The first part of this article describes the history of a decade long search for a stable parsing method that can be used by Java. The final section describes my current effort, CrHDP, which embeds Chromium to parse web pages.
My quest started in the early 2000's when the local newspaper reorganized the comics page, removing some of my favorite strips. I started reading the missing strips online and decided to create a single page for them. A colleague had developed a tag processor as a servlet, so I used his tag that would extract the nth image from a page and embed it in a new page. This technique worked well for awhile and only needed adjustments occasionally.
The machine learning system is described in on The Comics Miner page and will not be discussed further.
In 2011, I tried to use two other packages: HtmlUnit and forklabs-javaxpcom. The former did not render pages, so I could not extract the page location of images. The forklabs code was built on JavaXPCOM. I started using the code at about the time Mozilla announced that JavaXPCOM would no longer be supported.
I finally used Crowbar as a model and produced a XULRunner application that would allow multiple concurrent, distributed Gecko parsers to run. The parsers were accessed via sockets and could run on any machine that supported XULRunner. A Java library was developed to manage the processes, send requests, capture output, and handle anomalous situations.
The parsers operated in three modes. In the first, the page would be rendered, and a list of images would be returned along with the image source URL, size, and page location. In the second mode, only the HREF attributes of anchor tags would be returned. In the final mode, the full DOM, modified to include the location of page objects, would be returned. I named this parser the Hip Dragon Parser (HDP) with the "dragon" referring to the Mozilla dragon icon.
The parsers could not be run headless on Windows XP, but under Linux, they could be run headless using a virtual frame buffer.

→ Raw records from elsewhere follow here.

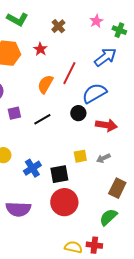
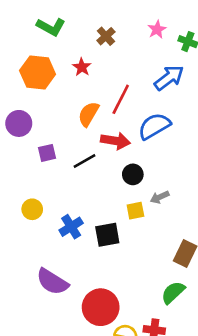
black circle: (78, 113) -> (133, 174), moved
red arrow: (106, 125) -> (115, 141), moved
gray arrow: (103, 158) -> (160, 197), moved
red circle: (64, 202) -> (101, 307), moved
purple semicircle: (18, 209) -> (52, 282), turned 30

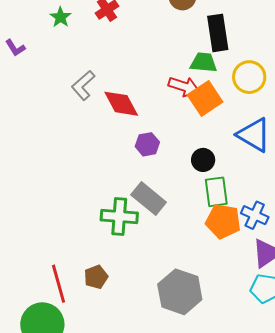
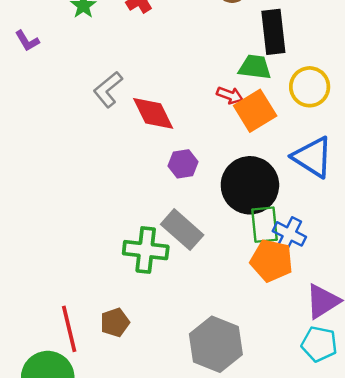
red arrow: (184, 86) -> (230, 95), size x0.7
black circle: (203, 160) -> (250, 185), size x2.0
blue cross: (255, 215) -> (289, 234), moved

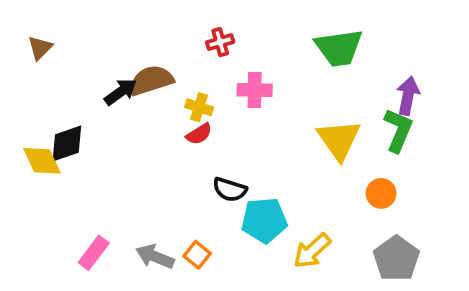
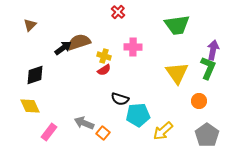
red cross: (220, 42) -> (118, 12), moved, turned -32
brown triangle: (40, 48) -> (30, 25), moved
yellow diamond: (42, 161) -> (30, 106), moved
gray arrow: (155, 257) -> (84, 123), moved

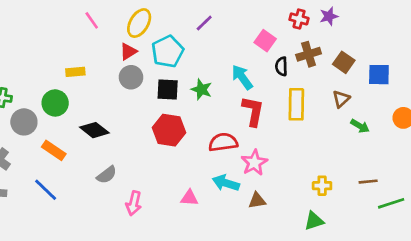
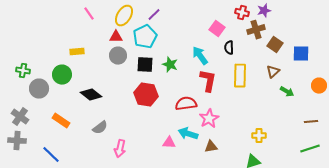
purple line: (204, 23) -> (154, 15), moved
red triangle: (128, 51) -> (116, 37), turned 32
brown cross: (309, 54) -> (256, 30), moved
orange rectangle: (54, 150) -> (61, 121), moved
brown line: (368, 182) -> (311, 122), moved
blue line: (46, 190) -> (51, 155), moved
pink triangle: (189, 198) -> (169, 143), moved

Under Windows 7, the system runs headless when launched as a scheduled task, so I suspect there is a way to run the parsers in headless mode when launched in normal mode.
The system was stable with versions of XULRunner up to version 16. With version 17 and above, the parsers would intermittently crash or lock up. I made several attempts to debug the code, even building a version of XULRunner from scratch. But I eventually abandoned the hope of running newer versions of XULRunner. Embedding is mostly not supported by Mozilla, which makes obtaining help more difficult.
I am using the The Chromium Embedded Framework (CEF3) to build the parser. CEF3 is a C library with a C++ wrapper layer. There are also bindings for other languages including Java and C#. The best approach would have been for me to write my wrapper in C++ to maintain the high level of portability that HDP has; however, I decided not to relearn a language I hadn't used in years. The Java bindings did not seem to have the power I needed, so I decided to build my code in C#. The issue of portability might be resolved as Microsoft has announced plans to port .NET to Linux and OS/X or by using Mono.
Multiple parsers can run concurrently on one or more machines. The production version of the code runs headless; however, I have an experimental version that runs inside a Windows form. This version is useful for viewing the causes of slow page loads.
The image above this text shows the CrHDP monitor. CrHDP is running on two hosts. The first has eight parsers running, while the second has four parsers. The data mining application and the monitor GUI run on the first machine. Each row in the display gives the port number on which the parser is listening for requests, a status box, and a user-supplied tag identifying the site being parsed. A yellow box means the parser is busy while a white box means the parser is idle. Other colors represent error conditions.
The current version of the code is based on the CEF 3 2454 branch and was completed in November of 2015. The version fixed a bug where temporary files were not deleted.
I decided to build a version of CrHDP that would run under Linux. Because
of some support issues for CefGlue under Linux and questions about Linux
.Net support, I decided to implement Linux CrHDP in C++. The implementation
is based on the cefsimple sample program that comes with the distribution
of CEF3. As of 5/2017, I have a working version of Linux CrHDP that has
all the features of the Windows version.